Suonano al citofono di prima mattina.

Dallo spioncino distinguo a malapena una figura umana, con un lenzuolone addosso. Una specie di dalai lama che sotto la pioggia scrosciante somiglia più al replicante di Blade Runner, una statua di bronzo sgocciolante.

Chiedo chi è e mi sento rispondere:

– Publio.-

– Publio? – faccio io, ancora assonnato- ma Publio chi?

– Ovidio – risponde  la strana presenza fuori la porta, con il tono di James Bond-, Publio Nasone Ovidio –

– Ma che razza di nome è? -, gli chiedo sforzandomi di metterlo a fuoco dallo spioncino

– Il mio, perché? Una volta era un nome rispettabile.-

– Ma una volta quando?, – domando, sempre incollato allo spioncino

– Nella prima vita, intendo, prima del ritorno.-

– Ma che ti sei fumato, amico?, faccio io, pronto a mandarlo a quel paese e tornarmene a letto

– Un sacco di roba, cives, ma sempre nell’altra vita – insiste lui

– cioè quando? – gli chiedo, continuando la paradossale conversazione, in fondo incuriosito dal dove voglia arrivare.
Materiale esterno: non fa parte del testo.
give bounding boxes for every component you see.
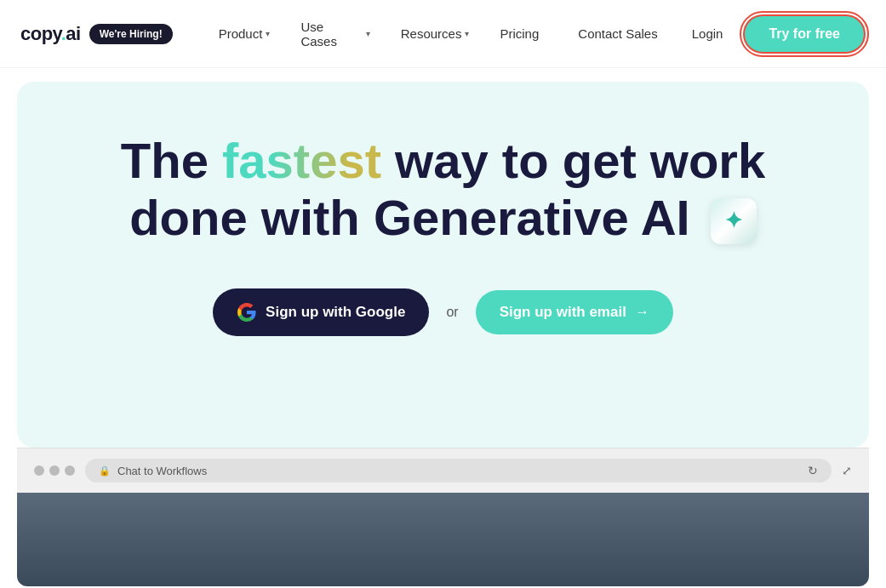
expand-icon[interactable]: ⤢: [842, 464, 852, 477]
logo-text: copy.ai: [20, 23, 81, 45]
browser-chrome: 🔒 Chat to Workflows ↻ ⤢: [17, 448, 869, 493]
browser-dot-red: [34, 465, 44, 476]
login-link[interactable]: Login: [678, 20, 737, 48]
hero-title: The fastest way to get work done with Ge…: [60, 133, 826, 246]
hiring-badge[interactable]: We're Hiring!: [89, 24, 173, 44]
video-section: [17, 493, 869, 586]
sparkle-icon: ✦: [711, 198, 757, 244]
address-bar-text: Chat to Workflows: [117, 465, 207, 477]
chevron-down-icon: ▾: [366, 29, 370, 38]
nav-item-product[interactable]: Product ▾: [207, 20, 283, 48]
browser-dot-yellow: [49, 465, 60, 476]
nav-usecases-label: Use Cases: [300, 20, 362, 49]
nav-item-usecases[interactable]: Use Cases ▾: [289, 13, 381, 55]
video-background: [17, 493, 869, 586]
arrow-right-icon: →: [635, 304, 649, 321]
chevron-down-icon: ▾: [266, 29, 270, 38]
nav-item-resources[interactable]: Resources ▾: [389, 20, 482, 48]
nav-item-pricing[interactable]: Pricing: [488, 20, 551, 48]
google-icon: [237, 302, 257, 323]
nav-links: Product ▾ Use Cases ▾ Resources ▾ Pricin…: [207, 13, 552, 55]
contact-sales-link[interactable]: Contact Sales: [564, 20, 671, 48]
navbar: copy.ai We're Hiring! Product ▾ Use Case…: [0, 0, 886, 68]
chevron-down-icon: ▾: [465, 29, 469, 38]
signup-email-label: Sign up with email: [500, 304, 626, 321]
logo-copy: copy: [20, 23, 61, 44]
logo-ai: ai: [66, 23, 80, 44]
nav-product-label: Product: [219, 26, 263, 41]
address-bar[interactable]: 🔒 Chat to Workflows ↻: [85, 459, 832, 482]
signup-google-label: Sign up with Google: [266, 304, 405, 321]
refresh-icon[interactable]: ↻: [808, 464, 818, 477]
logo-area: copy.ai We're Hiring!: [20, 23, 173, 45]
signup-google-button[interactable]: Sign up with Google: [213, 288, 429, 336]
hero-title-fastest: fastest: [222, 133, 381, 188]
or-divider: or: [446, 305, 458, 320]
nav-right: Contact Sales Login Try for free: [564, 14, 866, 54]
hero-title-prefix: The: [121, 133, 222, 188]
signup-email-button[interactable]: Sign up with email →: [476, 290, 673, 334]
browser-dots: [34, 465, 75, 476]
try-free-button[interactable]: Try for free: [743, 14, 866, 54]
nav-pricing-label: Pricing: [500, 26, 539, 41]
lock-icon: 🔒: [99, 465, 111, 477]
hero-section: The fastest way to get work done with Ge…: [17, 82, 869, 448]
cta-row: Sign up with Google or Sign up with emai…: [51, 288, 835, 336]
browser-dot-green: [65, 465, 75, 476]
nav-resources-label: Resources: [401, 26, 462, 41]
– nel Trenta, su per giù –

– Ma Trenta che? Guarda che siamo nel 2017, al ’30 ne mancano ancora una quindicina.

– Meno Trenta, intendevo, e non mille o duemila. Solo Trenta. Il meno Trenta di quando gli anni si contavano a ritroso e tutti ci chiedevamo cosa diamine sarebbe successo quando fossimo arrivati a Zero. Ma poi ci arrivammo e niente, ricominciammo a contare da uno.

Ok – penso – ci sono arrivato. E’ un sogno, sto ancora dormendo. Tranquillo, – mi dico – ora ci parlo, faccio lo sciolto, registro tutto e ci faccio un figurone con l’analista alla prossima seduta.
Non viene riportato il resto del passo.